Learning how to stay focused on your work is one of the fundamentals of productivity. Unfortunately, maintaining focus has become increasingly difficult in an age where a single email or phone call can force you to reassess your priorities for the day. Why is it though, that even when we close ourselves off to emails and unplug the phone, we get little done? The problem is that although we have minimized the external, physical distractions of email and phone calls, the number one enemy to productivity are our mental distractions: our doubts and our worries.
The problem with these mental distractions is that we’re usually unaware of them. Oftentimes we find ourselves at the end of the day wondering why we didn’t get anything done, despite the fact we had set aside the time to work. We may spend five hours at our desk, but most of this time is spent thinking about the all possible procedures for doing the work, thinking about how little progress we have made, and thinking about how we should get more done. In the end we spend 80 percent of our time thinking about work and only 20 percent working. The funny thing is that 100 percent of the time it certainly feels like work, and hard work at that.
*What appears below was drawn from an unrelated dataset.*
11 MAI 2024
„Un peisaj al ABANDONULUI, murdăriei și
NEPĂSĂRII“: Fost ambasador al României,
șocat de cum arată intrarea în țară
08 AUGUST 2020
One of the main reasons for these mental distractions is that we tend to look at projects as monstrosities that seem to have no beginning and no end. When we sit down to work at a project a great deal of our time and energy is spent ruminating about the next thing we should do. After ten minutes of thinking about it, we start working, but five minutes into the process we begin to doubt whether what we’re doing right now is the best use of our time. This doubt causes us to switch tasks.
Task-switching can really damage productivity because once you gear your brain to do one task and switch to another, it takes a while for it to get “warmed up” so that you can feel comfortable with the new task. Rumination and task-switching are the biggest enemies to productivity. Chances are that if you feel like you worked the whole day and still didn’t get anything done, most of your time was probably eaten up by these two time bandits.
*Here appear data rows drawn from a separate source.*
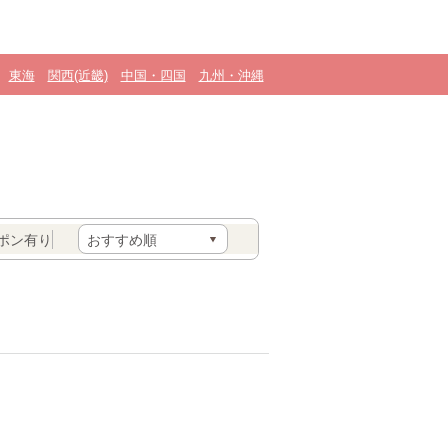
東海
関西(近畿)
中国・四国
九州・沖縄
ポン有り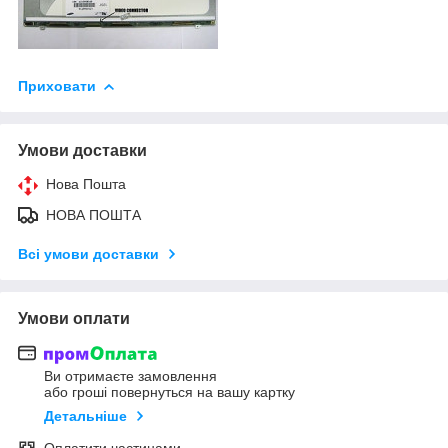
Приховати
Умови доставки
Нова Пошта
НОВА ПОШТА
Всі умови доставки
Умови оплати
Ви отримаєте замовлення
або гроші повернуться на вашу картку
Детальніше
Why We Succumb to Mental Distractions.
The principle of focusing on completion of a task one step at a time, although it can be difficult when we’re at work, is something that we do quite often. If we wanted to make mashed potatoes, for example, we’d briefly think about the steps we’d need to take and then we go about doing it. We spend little time task-switching because the steps are clear.
Steps to making mashed potatoes:
1. Buy potatoes.
2. Peel potatoes.
3. Boil potatoes.
4. Mash them.
5. Add, milk, butter, and other seasonings.
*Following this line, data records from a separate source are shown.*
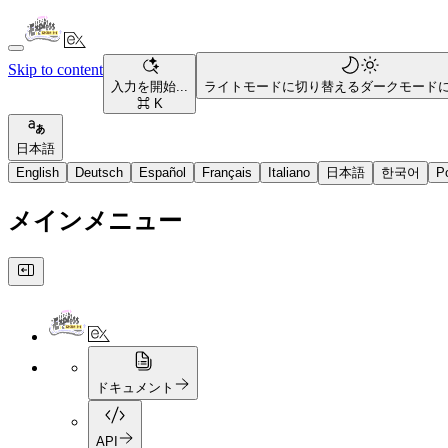
Skip to content
入力を開始...
ライトモードに切り替える
ダークモード
⌘ K
日本語
English
Deutsch
Español
Français
Italiano
日本語
한국어
P
メインメニュー
ドキュメント
API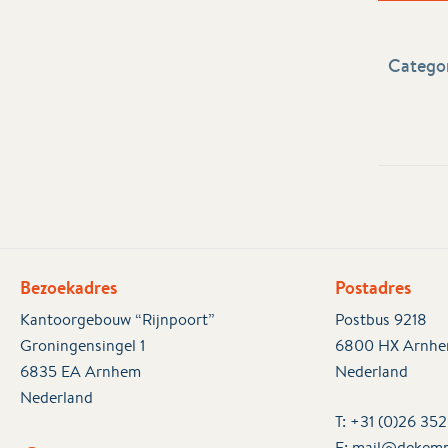
Categor
Bezoekadres
Postadres
Kantoorgebouw “Rijnpoort”
Postbus 9218
Groningensingel 1
6800 HX Arnh
6835 EA Arnhem
Nederland
Nederland
T:
+31 (0)26 35
E:
mail@dekemp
We make mashed potatoes one step at a time because it’s common sense. It’d be ridiculous if we went to the store to buy one potato, took the potato home to peel it and then put it in the pot to boil while we go back to the store to get another potato. It’d be a waste of time, energy and resources. And, to top it all off, your mashed potatoes probably wouldn’t come out very well.
Why is it then, that although we don’t spend much time ruminating and task-switching when making mashed potatoes, we spend an inordinate amount of time doing it at work? If we make bad mashed potatoes, the consequences are low, that’s why we spend little time task switching or ruminating while we’re doing it. If someone told you, however, that if you don’t make good mashed potatoes you can kiss your salary raise goodbye, the stakes get much higher.
Most likely we’ll spend a lot more time worrying if we’re making them properly. We’ll probably go back to the store to buy other ingredients because the potatoes we have right now don’t seem good enough. We’ll probably fret over every detail and wonder if we’re doing everything right. In the end, we’ll most likely succeed in making the mashed potatoes, but we’ll spend a lot more time and energy doing it.
The reason why many of us don’t work the way we make mashed potatoes is that we blow the negative consequences of a job poorly done out of proportion. We’ll tend to imagine the worst possible consequences should we not do the job well. We think that the boss might not like our report and we could get a demotion, maybe even fired. The problem with this is that our focus is directed toward these negative consequences rather than just doing the job well.
How to Minimize Mental Distractions.
Learning how to stay focused doesn’t happen overnight, but I’ve found these rules very helpful in overcoming rumination and task switching.
1. Do all your rumination and worrying about what you should do before you start working. Take a piece a paper and a pen if it helps and determine your priorities. Get a rough idea of each task to complete and decide which ones you should do first.
2. Once you start working, don’t second-guess yourself. Finish whatever task is at hand.
3. Don’t switch tasks. If you remember something that you have to do, make a note of it on a piece of paper, clear it from your mind, and go back whatever you were doing.
4. Catch yourself in the act of rumination and tell yourself: “I can worry about priorities and other tasks later. All attention must be devoted to what I’m doing right now.”
You’ll find that adopting the above habits will do much to minimize mental distractions. Not only will you get much more done, you’ll also free yourself from a lot of stress and worry.